** Opening ENTRIES PROVIDED block **

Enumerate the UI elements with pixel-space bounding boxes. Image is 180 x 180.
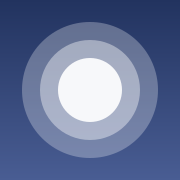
button[interactable]: Record — [22, 22, 158, 158]
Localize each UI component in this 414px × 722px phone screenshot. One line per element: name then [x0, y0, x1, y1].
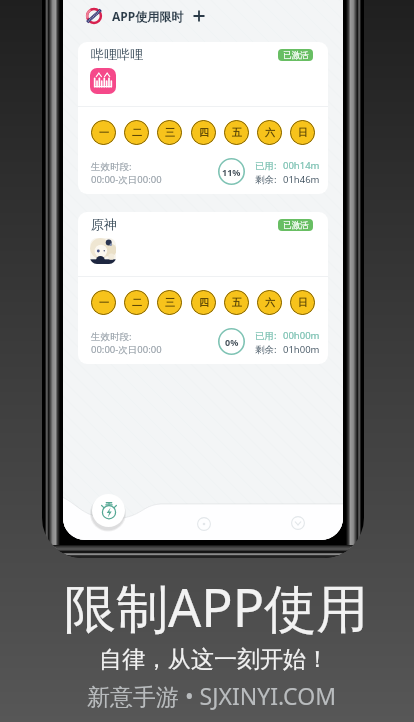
staticText: 三 — [165, 296, 175, 309]
button[interactable]: Back — [291, 516, 305, 530]
staticText: 一 — [99, 126, 109, 139]
button[interactable]: 五 — [224, 290, 249, 315]
button[interactable]: 二 — [124, 290, 149, 315]
button[interactable]: 三 — [157, 290, 182, 315]
staticText: 三 — [165, 126, 175, 139]
staticText: 已激活 — [283, 220, 309, 231]
button[interactable]: 原神 — [78, 212, 328, 364]
button[interactable]: Add — [191, 8, 207, 24]
button[interactable]: 四 — [191, 290, 216, 315]
staticText: 已激活 — [283, 50, 309, 61]
staticText: 11% — [222, 166, 241, 178]
staticText: 二 — [132, 126, 142, 139]
button[interactable]: 哔哩哔哩 — [78, 42, 328, 194]
staticText: 00h14m — [283, 159, 320, 172]
button[interactable]: 日 — [290, 120, 315, 145]
staticText: 00h00m — [283, 329, 320, 342]
staticText: 剩余: — [255, 173, 277, 186]
staticText: 二 — [132, 296, 142, 309]
staticText: 00:00-次日00:00 — [91, 173, 162, 186]
staticText: 生效时段: — [91, 160, 132, 173]
button[interactable]: 二 — [124, 120, 149, 145]
button[interactable]: 一 — [91, 290, 116, 315]
staticText: 日 — [298, 296, 308, 309]
staticText: 哔哩哔哩 — [91, 46, 143, 62]
staticText: 五 — [232, 296, 242, 309]
staticText: 已用: — [255, 159, 277, 172]
staticText: 剩余: — [255, 343, 277, 356]
staticText: 四 — [199, 296, 209, 309]
staticText: 01h00m — [283, 343, 320, 356]
staticText: 六 — [265, 296, 275, 309]
staticText: 新意手游 • SJXINYI.COM — [87, 680, 336, 711]
button[interactable]: 已激活 — [278, 219, 313, 231]
staticText: 已用: — [255, 329, 277, 342]
staticText: 四 — [199, 126, 209, 139]
staticText: 一 — [99, 296, 109, 309]
staticText: 自律，从这一刻开始！ — [99, 645, 329, 674]
staticText: 0% — [225, 336, 239, 348]
staticText: 五 — [232, 126, 242, 139]
staticText: 日 — [298, 126, 308, 139]
staticText: 01h46m — [283, 173, 320, 186]
button[interactable]: 已激活 — [278, 49, 313, 61]
button[interactable]: 三 — [157, 120, 182, 145]
staticText: 六 — [265, 126, 275, 139]
staticText: 限制APP使用 — [64, 571, 369, 642]
staticText: 生效时段: — [91, 330, 132, 343]
staticText: APP使用限时 — [112, 8, 184, 24]
button[interactable]: 四 — [191, 120, 216, 145]
button[interactable]: 六 — [257, 120, 282, 145]
staticText: 原神 — [91, 216, 117, 232]
button[interactable]: 一 — [91, 120, 116, 145]
button[interactable]: 五 — [224, 120, 249, 145]
button[interactable]: 日 — [290, 290, 315, 315]
button[interactable]: 六 — [257, 290, 282, 315]
staticText: 00:00-次日00:00 — [91, 343, 162, 356]
button[interactable]: Home — [197, 517, 211, 531]
button[interactable]: Start timer — [92, 494, 125, 527]
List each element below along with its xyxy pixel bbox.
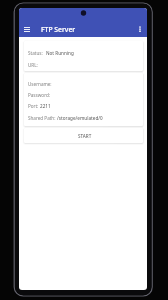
- staticText: Shared Path:: [28, 115, 56, 121]
- button[interactable]: START: [24, 128, 143, 143]
- staticText: URL:: [28, 62, 38, 68]
- staticText: Not Running: [46, 50, 74, 56]
- staticText: Port:: [28, 103, 39, 109]
- staticText: START: [78, 133, 92, 139]
- staticText: Password:: [28, 92, 51, 98]
- button[interactable]: More options: [133, 22, 147, 36]
- staticText: 2211: [40, 103, 51, 109]
- staticText: /storage/emulated/0: [57, 115, 103, 121]
- staticText: Username:: [28, 81, 52, 87]
- staticText: Status:: [28, 50, 43, 56]
- button[interactable]: Open navigation menu: [20, 22, 34, 36]
- staticText: FTP Server: [41, 25, 76, 34]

** Closing ENTRIES PROVIDED block **

WHAT TO WORK ON:
Pictures are not part of the copy. Extract exactly the lines from the line containing "List each element" through the final line of the entries above, both included.

SOLVED EXERCISE:
List each element below along with its xyxy pixel bbox.
- staticText: Shared Path:: [28, 115, 56, 121]
- button[interactable]: START: [24, 128, 143, 143]
- staticText: URL:: [28, 62, 38, 68]
- staticText: Not Running: [46, 50, 74, 56]
- staticText: Port:: [28, 103, 39, 109]
- staticText: START: [78, 133, 92, 139]
- staticText: Password:: [28, 92, 51, 98]
- button[interactable]: More options: [133, 22, 147, 36]
- staticText: 2211: [40, 103, 51, 109]
- staticText: /storage/emulated/0: [57, 115, 103, 121]
- staticText: Username:: [28, 81, 52, 87]
- staticText: Status:: [28, 50, 43, 56]
- button[interactable]: Open navigation menu: [20, 22, 34, 36]
- staticText: FTP Server: [41, 25, 76, 34]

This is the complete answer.